Quem se prepara, de modo sadio e santo, para a morte, embora não deixe de sofrer com a partida dos seus ou com a sua própria, pode, sereno e feliz, bradar: “Onde está a tua vitória, ó morte?” (1Cor 15,55). Sim, pois não fomos feitos para a morte, mas para a vida plena (cf. Jo 10,10; Catecismo da Igreja Católica n. 1005-1019).

Vanderlei de Lima


[1] O cardeal Raniero Cantalamessa, OFM Cap., escreve: “Quando nasce um homem – escrevia [Santo Agostinho – nota nossa] – fazem-se tantas hipóteses: talvez será belo, talvez será feio; talvez será rico, talvez será pobre; talvez viverá muito, talvez não... Mas de nenhum se diz: talvez morrerá, talvez não morrerá. Esta é a única coisa absolutamente certa da vida. Quando sabemos que alguém está doente de hidropisia (à época, esta doença era incurável, hoje são outras), dizemos: ‘Coitado, deverá morrer; está condenado, não há remédio’. Mas não deveríamos dizer a mesma coisa sobre alguém que nasce? ‘Coitado, deverá morrer, não há remédio, está condenado!’. Que diferença há se em um tempo mais ou menos longo ou breve? A morte é a doença mortal que se contrai ao nascer (cf. Santo Agostinho, Sermo Guelf. 12,3 (Miscellanea Agostiniana, I, pp. 482ss). Primeira pregação do Advento de 2020: https://www.vaticannews.va/pt/vaticano/news/2020-12/cantalamessa-primeira-meditacao-morte-texto-completo.html, acesso em: 10/06/2021).

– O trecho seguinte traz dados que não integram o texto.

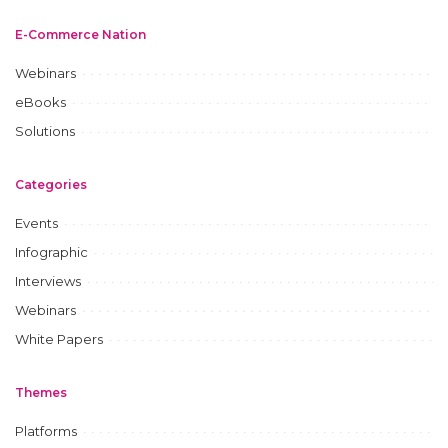
E-Commerce Nation
Webinars
eBooks
Solutions
Categories
Events
Infographic
Interviews
Webinars
White Papers
Themes
Platforms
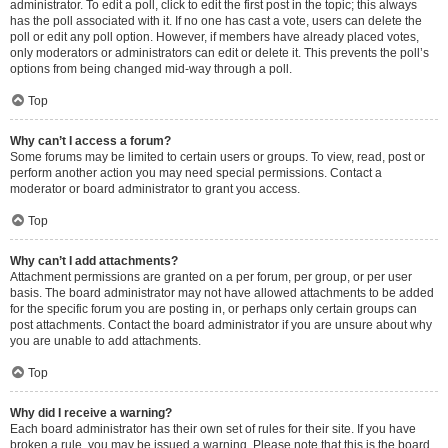
administrator. To edit a poll, click to edit the first post in the topic; this always
has the poll associated with it. If no one has cast a vote, users can delete the
poll or edit any poll option. However, if members have already placed votes,
only moderators or administrators can edit or delete it. This prevents the poll’s
options from being changed mid-way through a poll.
Top
Why can’t I access a forum?
Some forums may be limited to certain users or groups. To view, read, post or
perform another action you may need special permissions. Contact a
moderator or board administrator to grant you access.
Top
Why can’t I add attachments?
Attachment permissions are granted on a per forum, per group, or per user
basis. The board administrator may not have allowed attachments to be added
for the specific forum you are posting in, or perhaps only certain groups can
post attachments. Contact the board administrator if you are unsure about why
you are unable to add attachments.
Top
Why did I receive a warning?
Each board administrator has their own set of rules for their site. If you have
broken a rule, you may be issued a warning. Please note that this is the board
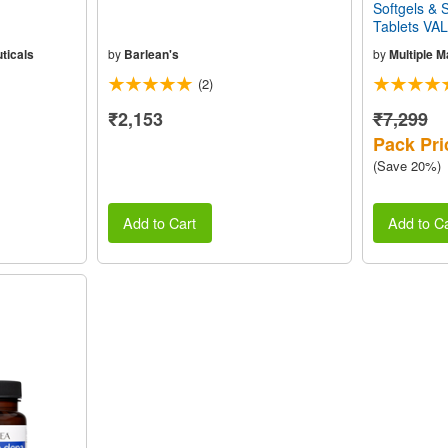
Softgels &
Tablets VA
ticals
by
Barlean's
by
Multiple 
(2)
₹2,153
₹7,299
Pack Pri
(Save 20%)
Add to Cart
Add to Ca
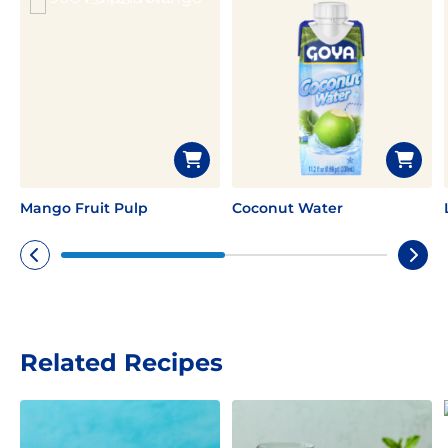
Mango Fruit Pulp
Coconut Water
Related Recipes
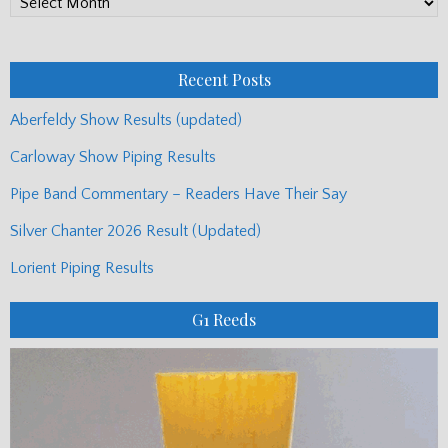
Monthly
Posts
Recent Posts
Aberfeldy Show Results (updated)
Carloway Show Piping Results
Pipe Band Commentary – Readers Have Their Say
Silver Chanter 2026 Result (Updated)
Lorient Piping Results
G1 Reeds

[3] Na homilia da Missa celebrada na Casa Santa Marta, na quinta-feira, 28 de fevereiro de 2019, o Papa Francisco, comentando a primeira leitura (Eclo 5,1-10), convidou a não ter medo e a não adiar a conversão, “confiando na misericórdia infinita de Deus”. O Santo Padre disse que cada um pode erroneamente pensar: “‘Ah, eu me dei bem até agora, eu vou conseguir...’ Não. Você se deu bem, sim, mas agora não sabe... Não diga: ‘a compaixão de Deus é grande, Ele irá perdoar os meus muitos pecados’, e, assim, eu continuo fazendo o que eu quero. Não diga isso”. Mais: “Não espere para se converter ao Senhor, não espere para se converter, para mudar de vida, para aperfeiçoar a sua vida, para arrancar de você o joio ruim, todos nós temos, devemos arrancá-lo... Não espere para se converter ao Senhor e adiar [a conversão – nota nossa] de dia em dia, porque, de repente, se manifestará a ira do Senhor” [...] “Nenhum de nós tem certeza de como sua vida terminará e quando terminará”. Daí a importância do Exame de Consciência diário: “Esses 5 minutos no final do dia nos ajudarão, nos ajudarão muito a pensar e a não adiar a mudança do coração e a conversão ao Senhor” (ACI Digital, 28/02/19, online – itálico nosso).

[4] De modo geral, a título de esclarecimento, digamos o seguinte: à exceção da Unção dos Enfermos, reservada sem descuido ao período da velhice ou de doença, a Confissão sacramental e a Santa Missa com a recepção da Comunhão Eucarística devem ser muito frequentes na nossa vida. Daí a mãe Igreja recomendar, nos seus mandamentos, que todo fiel católico participe de Missas inteiras aos domingos e festas de guarda; confesse seus pecados ao menos uma vez por ano e comungue pelo menos na Páscoa.

Do que foi dito, decorre ser imprescindível participar da Santa Missa no domingo ou no sábado à tarde ou à noite (liturgia do domingo), bem como nos demais dias de preceito (Solenidade de Santa Maria Mãe de Deus, 1º de janeiro; Corpus Christi, em data variável após a oitava de Pentecostes; Imaculada Conceição de Nossa Senhora, 8 de dezembro, e Natal, 25 de dezembro).

A Confissão sacramental deve ser feita, de modo obrigatório, toda vez que o fiel estiver em pecado grave; mas, uma vez no confessionário, acusará também os pecados leves (cf. Código de Direito Canônico, cân. 988 §§ 1 e 2). Todavia, recomenda-se, para o bom progresso espiritual, a confissão frequente dos pecados leves ou veniais (cf., por exemplo, Pio XII. Mystici Corporis Christi, n. 86). Todo fiel, em estado de graça, há de receber ainda a santa comunhão ao menos na Páscoa; contudo, recomenda-se que o faça semanal ou até diariamente (cf. São Paulo VI. Mysterium fidei, n. 68). Podemos comungar até duas vezes no mesmo dia dentro da Santa Missa (cf. Código de Direito Canônico, cân. 917).